The Bryan Fuller(Dead Like Me, Pushing Daisies) and Bryan Singer (X-Men, House) Munsters reboot, which is now called Mockingbird Lane, has cast Eddie Izzard as Grandpa (read the article HERE). That means it’s moving forward and will likely start production soon.
I'm not looking forward to it.
I have to be frank; I haven’t liked what I’ve heard about this show so far. The show is an hour long dramedy (hour long drama with some comedy) and the characters will look normal as they try and fit in with the rest of the world. That means none of the iconic makeup that made the original show stand out.
The charm of The Munsters was that they did stand out against what was considered “normal” suburban Americans of the mid-1960s. Still, they didn’t conform and change themselves to fit in. What is a better social message, “be yourself” or “change yourself to fit in”?

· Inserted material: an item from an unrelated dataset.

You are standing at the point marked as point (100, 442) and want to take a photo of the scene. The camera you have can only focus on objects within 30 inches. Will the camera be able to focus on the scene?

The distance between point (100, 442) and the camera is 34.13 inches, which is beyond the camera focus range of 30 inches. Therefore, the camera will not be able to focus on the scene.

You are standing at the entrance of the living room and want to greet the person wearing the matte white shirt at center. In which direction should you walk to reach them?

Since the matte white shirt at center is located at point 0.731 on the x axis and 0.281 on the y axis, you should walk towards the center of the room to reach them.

(There are also people out there that say The Munsters was a commentary on racial discrimination in the 1960s, but that’s a blog post for another time.)
Another problem I have with the whole “monsters trying to fit in” concept is the BBC’s BEING HUMAN ALREADY DID IT, AND DID IT BETTER. We already have an Americanized Being Human on SYFY, we don’t need another one.
Network TV seems to like to keep their monsters in the closet. NBC’s Grimm, about a monster hunter, has the monsters in human form most of the time. When’s the last time you saw a monster, as a monster the whole time, on a TV show? The last ones I remember are Lorne and Illyria (who was only in part of the last season) on Angel, the Buffy The Vampire Slayer spin off. And that went off the air in 2004. Even in recent science fiction, aliens and monsters are few and far apart. Firefly and the rebooted Battlestar Galactica ditched all the aliens for all human universes. Sure Galactica had Cylons, but even most of the Cylons looked human.
As a genre fan, I want my monsters to be seen. I want to see fantastic creatures on the screen, not homogenized every day looking people. We all know the “monster hiding as a human” isn’t a clever metaphor devised by the writers to get across a point about society; it’s a cheap way to save money on production.